In 1343 the central tower was completed by Bishop Hamo de Hythe, who hung in its wooden spire four bells, named Dunstan, Paulinus, Ythamar and Lanfranc. Bishop Hamo is said to have reconstructed in alabaster and marble the shrines of Paulinus and Ythamar. To the middle of the Fourteenth Century belongs also the beautiful doorway leading into the Chapter-House and Library.
In the Fifteenth Century, the clerestory and vaulting of the north-choir-aisle were finished and Perpendicular windows were placed in the nave aisles. The great west window was inserted about 1470, and the whole of the Norman clerestory was taken off and a new clerestory and a new wooden roof were put up. The northern pinnacle of the west gable was also rebuilt. About 1490, the Lady-Chapel was erected in the corner between the south transept and the nave.
In 1540 the Cathedral surrendered to the King; and became known as the Cathedral Church of Christ and the Blessed Virgin Mary. In 1558 the body of Cardinal Pole rested here one night on its way to Canterbury. An eyewitness speaks of
“the funeral pompe which trulie was great and answerable both to his birth and calling, with store of burning torches and mourning weedes. At what time his coffin, being brought into the church, was covered with a cloth of black velvet, with a great cross of white satten over all the length and bredth of the same, in the midst of which cross his Cardinal’s hat was placed.”
The church suffered from the Puritans in 1642.
Samuel Pepys speaks of repairs in 1661. More were made in 1742-43. In 1749, the steeple was rebuilt. A new organ was acquired in 1791; and at the close of the Eighteenth Century the upper part of Gundulf’s tower was taken down.

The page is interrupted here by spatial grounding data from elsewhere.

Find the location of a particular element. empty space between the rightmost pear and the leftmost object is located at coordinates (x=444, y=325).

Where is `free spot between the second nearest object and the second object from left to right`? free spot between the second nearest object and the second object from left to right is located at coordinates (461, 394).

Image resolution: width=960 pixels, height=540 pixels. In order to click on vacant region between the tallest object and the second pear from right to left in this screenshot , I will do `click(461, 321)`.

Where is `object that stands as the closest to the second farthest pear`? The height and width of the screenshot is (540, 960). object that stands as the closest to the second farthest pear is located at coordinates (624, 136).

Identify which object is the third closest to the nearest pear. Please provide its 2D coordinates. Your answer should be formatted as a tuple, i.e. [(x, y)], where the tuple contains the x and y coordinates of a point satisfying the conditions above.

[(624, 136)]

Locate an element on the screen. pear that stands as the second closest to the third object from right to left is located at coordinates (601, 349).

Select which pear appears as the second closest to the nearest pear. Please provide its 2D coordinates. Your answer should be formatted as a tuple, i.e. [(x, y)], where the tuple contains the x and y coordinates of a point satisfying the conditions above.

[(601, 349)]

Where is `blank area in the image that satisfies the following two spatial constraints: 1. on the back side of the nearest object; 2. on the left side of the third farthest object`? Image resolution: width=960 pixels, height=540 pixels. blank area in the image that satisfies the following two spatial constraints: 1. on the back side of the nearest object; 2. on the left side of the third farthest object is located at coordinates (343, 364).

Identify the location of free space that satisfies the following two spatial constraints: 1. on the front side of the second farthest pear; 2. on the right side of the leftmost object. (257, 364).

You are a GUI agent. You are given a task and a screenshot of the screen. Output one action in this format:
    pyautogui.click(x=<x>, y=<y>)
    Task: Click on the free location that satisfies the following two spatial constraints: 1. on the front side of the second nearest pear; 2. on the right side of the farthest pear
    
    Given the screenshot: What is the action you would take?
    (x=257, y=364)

Throughout the Nineteenth Century repairs and restorations were constantly made. The glass chiefly consists of memorials to heroes of the wars of the Nineteenth Century.
The best approach is from the High Street through the College Gate, which marks the entrance to the Precincts, or Green Church Haw. This is also known as Chertseys, or Cemetery Gate, which lovers of Dickens remember as Jasper’s Gateway; for Cloisterham of Edwin Drood is Rochester. The Deanery Gate dating from the reign of Edward III. was formerly the Sacristy Gate. The Priors’ Gate dates from the Fourteenth Century.

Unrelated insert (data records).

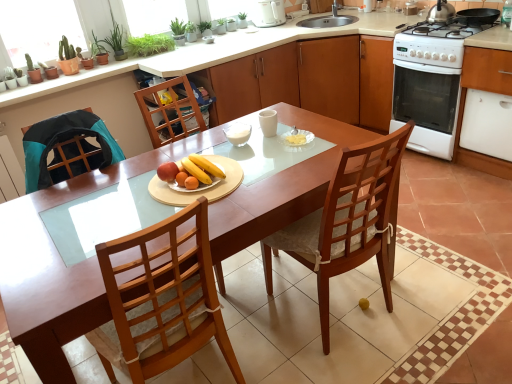 This screenshot has height=384, width=512. What are the coordinates of `free space that is to the left of smooth wooden plate with fruits at center, the second fruit dish from the right` in the screenshot? It's located at (106, 198). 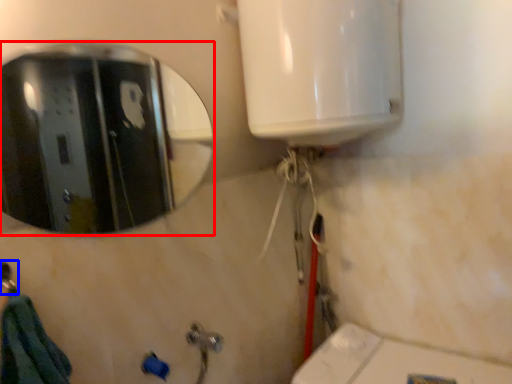 Question: Which point is further to the camera, mirror (highlighted by a red box) or shower (highlighted by a blue box)?

Choices:
 (A) mirror
 (B) shower

Answer: (A) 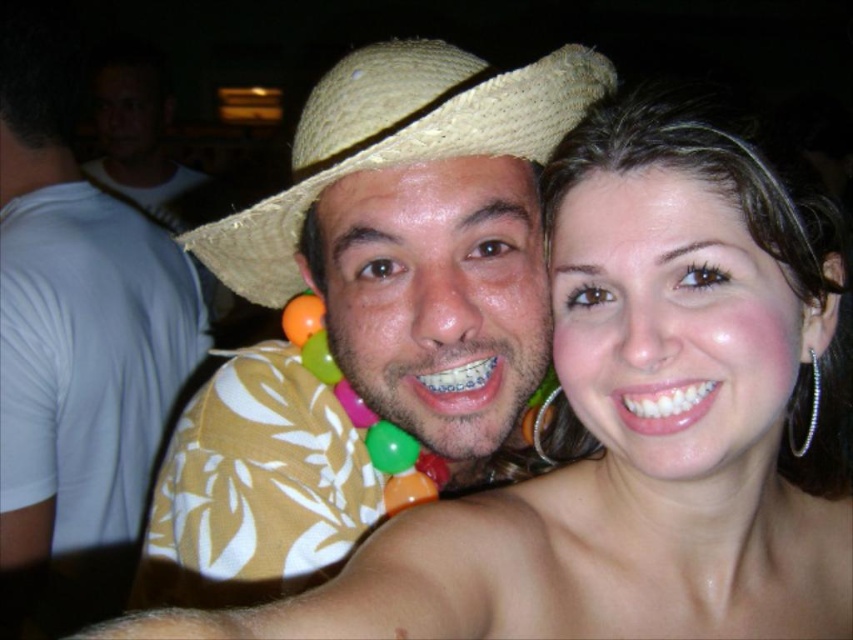 Question: Does strawmaterial/texturecowboy hat at upper center come in front of silver metallic hoop earring at right?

The north side of the nave shows two-lighted Perpendicular windows with irregular quatrefoils in their heads; the north transept (Early English) a high gable with three circular windows and pinnacles. And on the north side of the choir Gundulf’s Tower to which there are two entrances,—one through an opening in the north wall, the other through a doorway in the south-west corner. In the angle between the south aisle and transept we note the Lady-Chapel (Perpendicular) with three-lighted windows three bays long from east to west and well-buttressed; the south side of the choir contains three lancet windows and a fine doorway that used to open into the cloisters. The south transept (Early Decorated) is well buttressed and its gable adorned with pinnacles and gargoyles. The lowest row of windows belongs to the crypt.

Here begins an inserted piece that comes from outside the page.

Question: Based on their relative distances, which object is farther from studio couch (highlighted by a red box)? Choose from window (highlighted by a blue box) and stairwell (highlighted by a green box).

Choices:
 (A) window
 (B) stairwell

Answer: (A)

The West Front has been restored. The great central window, and the flat gable above, are Perpendicular (restored), but all the rest is either original Norman work, or as accurate a reproduction of this as possible.
The great West Doorway (late Norman) dates from the first half of the Twelfth Century.
“It is formed by five receding arches and every stone of each of these is carved with varying ornamental designs. Between the second and third of them runs a line of cable moulding, an ornament which occurs also inside the door. Each arch has its own shaft and the groups of five on each side are elaborately banded. The shafts have richly sculptured capitals, and in those on the south side, as well as in the tympanum, the signs of the Evangelists appear. The shafts second from the door on either side are carved with statues, two of the oldest in England. These are much mutilated, but they were thought worthy of great praise by Flaxman. That on the spectator’s left is said to represent King Henry I. and the other his wife, the ‘good Queen Maud.’ This attribution is probably correct, as these sovereigns were both great benefactors to the Cathedral and were living when the front was being built. The figure of the Queen has suffered the more; it is recorded to have been especially ill-used by the Parliamentarians in the days of the great Civil War. The tympanum contains a figure of Our Lord, seated in Glory, within an aureole supported by two angels. His right hand is raised in benediction and his left hand holds a book. Outside the aureole are the symbols of the four Evangelists: the Angel of St. Matthew and the Eagle of St. John, one on each side above the Winged Lion of St. Mark and the Ox of St. Luke similarly placed below. A straight band of masonry crosses beneath the lunette, and has carved on it twelve figures, now much mutilated, but supposed to have represented the twelve Apostles. All the sculptured work of the portal has suffered greatly from age and exposure and from the hand of man. In the recent restoration the coping has been renewed, the shafts have been given separate bases once more and many of the most worn stones have been replaced by new ones carved in facsimile.”—(G. H. P.)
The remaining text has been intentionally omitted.